----- Data

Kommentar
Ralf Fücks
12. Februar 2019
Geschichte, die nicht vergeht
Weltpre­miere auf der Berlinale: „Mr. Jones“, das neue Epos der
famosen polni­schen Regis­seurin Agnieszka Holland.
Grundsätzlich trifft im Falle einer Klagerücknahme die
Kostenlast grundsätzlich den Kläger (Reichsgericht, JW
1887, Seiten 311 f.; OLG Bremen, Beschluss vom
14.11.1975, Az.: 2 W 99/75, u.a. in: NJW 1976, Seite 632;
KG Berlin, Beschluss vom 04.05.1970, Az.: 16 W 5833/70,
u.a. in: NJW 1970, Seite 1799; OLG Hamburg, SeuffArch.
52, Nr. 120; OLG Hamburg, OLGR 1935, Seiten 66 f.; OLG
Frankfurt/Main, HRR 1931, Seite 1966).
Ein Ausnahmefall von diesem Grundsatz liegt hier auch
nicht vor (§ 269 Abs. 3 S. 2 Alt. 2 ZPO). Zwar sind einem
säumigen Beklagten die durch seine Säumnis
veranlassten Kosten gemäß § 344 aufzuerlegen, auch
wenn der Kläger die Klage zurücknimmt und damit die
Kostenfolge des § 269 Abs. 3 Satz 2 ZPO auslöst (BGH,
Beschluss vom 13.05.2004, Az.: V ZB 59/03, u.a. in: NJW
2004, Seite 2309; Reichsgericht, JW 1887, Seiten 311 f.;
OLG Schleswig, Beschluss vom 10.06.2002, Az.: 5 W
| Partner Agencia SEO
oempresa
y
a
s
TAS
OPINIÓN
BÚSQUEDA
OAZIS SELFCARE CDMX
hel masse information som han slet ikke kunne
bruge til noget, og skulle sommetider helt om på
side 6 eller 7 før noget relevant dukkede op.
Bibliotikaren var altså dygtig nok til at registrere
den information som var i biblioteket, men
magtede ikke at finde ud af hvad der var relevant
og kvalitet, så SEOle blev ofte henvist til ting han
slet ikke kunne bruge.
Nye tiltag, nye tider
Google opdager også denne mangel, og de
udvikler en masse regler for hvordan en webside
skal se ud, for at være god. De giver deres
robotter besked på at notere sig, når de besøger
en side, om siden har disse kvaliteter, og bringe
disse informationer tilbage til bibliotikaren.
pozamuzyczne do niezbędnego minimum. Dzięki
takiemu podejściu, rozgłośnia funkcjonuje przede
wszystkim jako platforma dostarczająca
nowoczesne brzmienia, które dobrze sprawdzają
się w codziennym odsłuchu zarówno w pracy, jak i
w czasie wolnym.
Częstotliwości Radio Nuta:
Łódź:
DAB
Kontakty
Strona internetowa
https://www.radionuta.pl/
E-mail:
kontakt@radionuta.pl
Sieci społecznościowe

----------

Instructions to follow>
If a line in the entries above has the word "kunne", copy it.

Expected answer>
hel masse information som han slet ikke kunne
slet ikke kunne bruge.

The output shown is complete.